There are few worthwhile lessons I actually remember my mother teaching me. Don’t pick your pimples, they’ll scar. And Floss your teeth. You don’t want to lose your teeth before you turn thirty-five. That’s what she said, citing cavities and gingivitis as the cause of tooth loss. There was also the fact of bad breath, and how bad breath scared eligible bachelors away, and I didn’t want to be a spinster forever, did I? That’s what Mom asked those nights she hovered in the doorway to the bathroom in our split-level suburban home, insisting that I floss my teeth. I was about twelve years old and already she was picturing me as an old spinster living alone with a thousand cats.

But there was one lesson that stood out above the rest. One good one. I was fifteen. I’d gotten into a fight with my best friend, Carrie, of eleven years over something as inane as a boy. I had my heart set on asking some football jock to the high school’s turnabout dance, but she asked him before I had the chance. You snooze, you lose, Carrie had said to me, and it was in that moment I decided we’d no longer be friends. What I wanted to do was scream at her, berate her in public, start some hideous catfight in the crowded halls of our public high school, pulling hair and arousing our retractable feline claws so we could scratch each other’s eyes out while scores of teenagers watched, picking sides and jeering us on.

But my mother wisely cautioned that this would help nothing. She was right. Carrie was bigger than me, for one. She was tall, an athlete, a basketball and volleyball player to boot. She could kick my ass if given the chance, and so I didn’t dare give her the chance.

Instead, my mother suggested I write notes to my friend-turned-archenemy, Carrie. “Jot your feelings down on paper. Tell her how you’re feeling,” she said, with the PS: “Don’t send the letters. Don’t give them to her. Keep them to yourself. But once you get your feelings down on paper, you’ll be able to move on. You’ll be able to think through your emotions. You’ll find closure.”

And she was right. I wrote the letters, long scolding notes on lined purple notebook paper with my favorite gel pen. And in those letters I read Carrie the riot act. I tore into her, I took her into the woodshed and reamed her out. I called her names. I told her I hated her. I said I wished she’d die.
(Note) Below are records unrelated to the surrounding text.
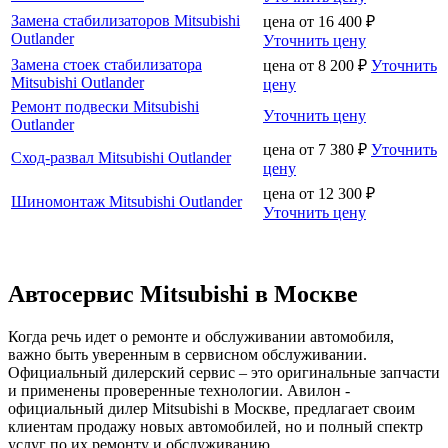
Замена стабилизаторов Mitsubishi
цена от
16 400
₽
Outlander
Уточнить цену
Замена стоек стабилизатора
цена от
8 200
₽
Уточнить
Mitsubishi Outlander
цену
Ремонт подвески Mitsubishi
Уточнить цену
Outlander
цена от
7 380
₽
Уточнить
Сход-развал Mitsubishi Outlander
цену
цена от
12 300
₽
Шиномонтаж Mitsubishi Outlander
Уточнить цену
Автосервис Mitsubishi в Москве
Когда речь идет о ремонте и обслуживании автомобиля,
важно быть уверенным в сервисном обслуживании.
Официальный дилерский сервис – это оригинальные запчасти
и применены проверенные технологии. Авилон -
официальный дилер Mitsubishi в Москве, предлагает своим
клиентам продажу новых автомобилей, но и полный спектр
услуг по их ремонту и обслуживанию.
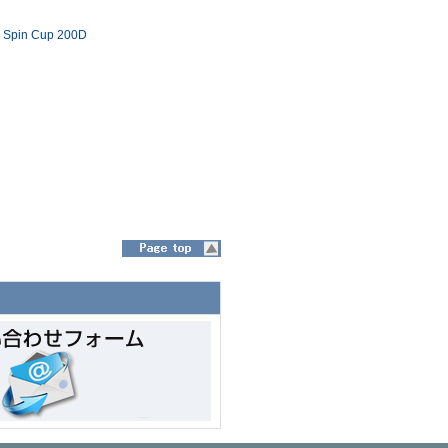
o Spin Cup 200D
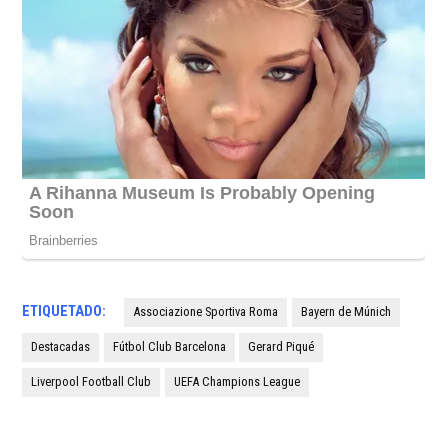
ETIQUETADO:
Associazione Sportiva Roma
Bayern de Múnich
Destacadas
Fútbol Club Barcelona
Gerard Piqué
Liverpool Football Club
UEFA Champions League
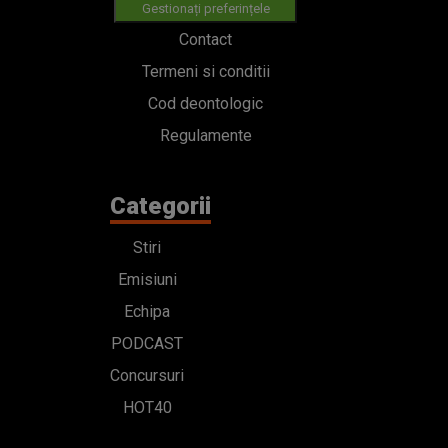
Gestionați preferințele
Contact
Termeni si conditii
Cod deontologic
Regulamente
Categorii
Stiri
Emisiuni
Echipa
PODCAST
Concursuri
HOT40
But I never gave the letters to Carrie. I wrote them and threw them away. And in the end, I felt better. I found my closure. And I found new friends, too, though never any as dear as Carrie had once been.
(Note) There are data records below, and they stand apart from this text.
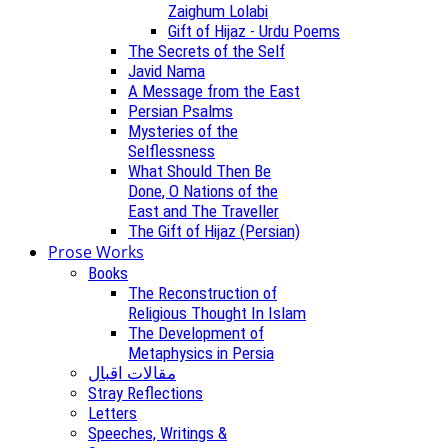
Zaighum Lolabi
Gift of Hijaz - Urdu Poems
The Secrets of the Self
Javid Nama
A Message from the East
Persian Psalms
Mysteries of the
Selflessness
What Should Then Be
Done, O Nations of the
East and The Traveller
The Gift of Hijaz (Persian)
Prose Works
Books
The Reconstruction of
Religious Thought In Islam
The Development of
Metaphysics in Persia
مقالات اقبال
Stray Reflections
Letters
Speeches, Writings &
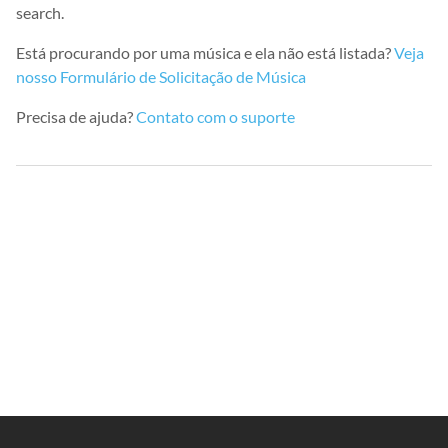
search.
Está procurando por uma música e ela não está listada?
Veja
nosso Formulário de Solicitação de Música
Precisa de ajuda?
Contato com o suporte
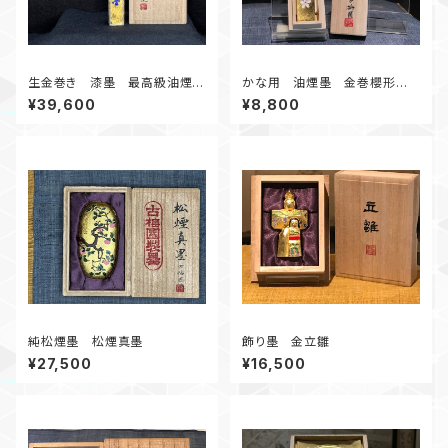
生金巻き 漆墨 最高級油煙
かな用 油煙墨 金巻櫻形 1.
紅花墨 2.0丁形
0丁形 かな作品にオススメ
¥39,600
¥8,800
純松煙墨 松煙真墨
飾り墨 金立雛
¥27,500
¥16,500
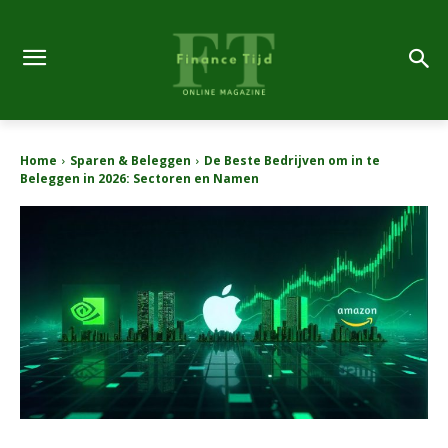
Home
Sparen & Beleggen
De Beste Bedrijven om in te
Beleggen in 2026: Sectoren en Namen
Until the day I met Esther.

Sitting there that day on Esther’s bedroom floor, eating my pizza, mozzarella cheese streaming down my chin, I’m absolutely certain of one thing: that’s why Esther was writing the notes to My Dearest. That was her intent, to get her emotions down on paper, to feel better, to find closure with this two-timing man who has broken her heart.
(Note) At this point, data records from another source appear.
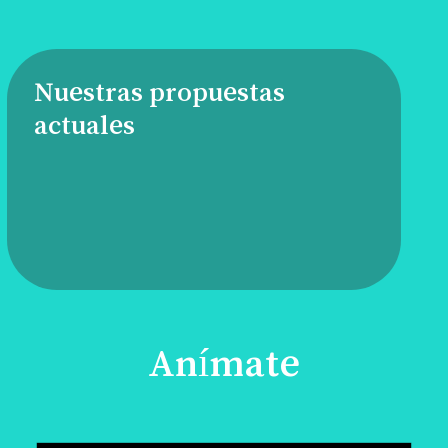
Nuestras propuestas
actuales
Anímate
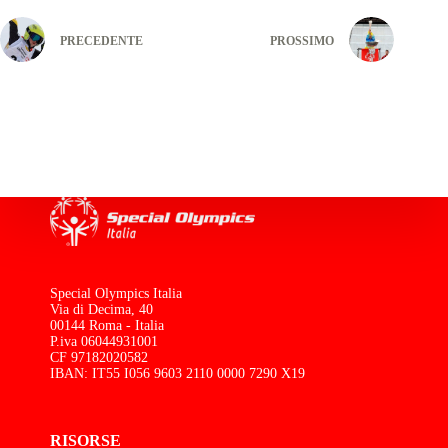
PRECEDENTE
PROSSIMO
Special Olympics Italia
Via di Decima, 40
00144 Roma - Italia
P.iva 06044931001
CF 97182020582
IBAN: IT55 I056 9603 2110 0000 7290 X19
RISORSE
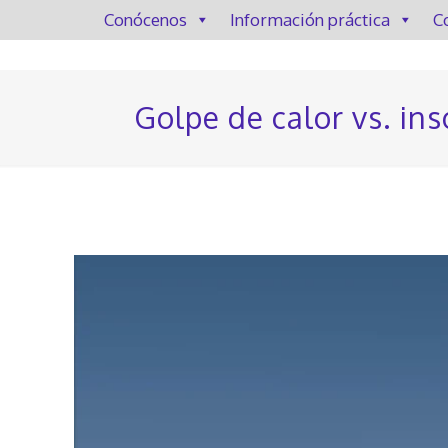
Conócenos
Información práctica
C
Golpe de calor vs. ins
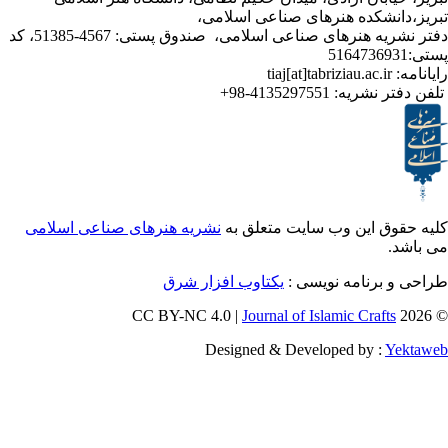
نشکده هنرهای صناعی اسلامی،
دفتر نشریه هنرهای صناعی اسلامی، صندوق پستی: 4567-51385، کد
ر نشریه:
4135297551-98+
ق این وب سایت متعلق به
نشریه هنرهای صناعی اسلامی
برنامه نویسی :
یکتاوب افزار شرق
Journal of Islamic Craf
Designed & Developed by :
The notes were never meant to be seen.

After searching a few more drawers, a shoebox or two in Esther’s raggedy closet and under the bed, I give up. I’m not going to find any more answers in here, anything other than the contacts, the information on loss and grieving, the passport photo, the change-of-name form, all things which raise far more questions than they solve—namely, who is Esther, really?

I’m feeling frustrated to say the least. Assumptions come to mind: Esther, aka Jane, has taken her passport and fled the country; or maybe Esther, aka Jane, is sitting somewhere, so afflicted by grief she can’t bring herself to come home. I just don’t know, but it makes me sad, thinking that Esther is sad and I didn’t know. And so I find that business card and dial the number embossed on its surface, the one for the psychologist. It rings five times, but he doesn’t answer, sending the call to voice mail, whereby I leave a message delineating my concerns. My roommate Esther Vaughan is gone, I tell him, and I explain that I found his card in her things. I ask if maybe he knows where she is. I beg, in fact, hoping, wondering, if Esther might have revealed to him some place she likes to go to hide, or whether or not she planned to leave the country without her phone. Maybe she told him the reasons she decided to place an ad for another roommate in the Reader, or why she wants to replace me with Meg from Portage Park. Perhaps he knows. Perhaps Esther sat there in some dimly lit room across from the man and confessed to him that I made for a lousy roommate. That I didn’t pay my fair share of the rent, that I didn’t cook. That I ate her dill weed. And maybe he encouraged her, as a good psychologist would do, to cut ties and to do it quickly. To kick me to the curb. To be ready to leave at a moment’s notice, in case my abuse went beyond the realm of shiftless and slovenly. To not let me take advantage of her anymore.

Perhaps it’s his fault I’m in this predicament.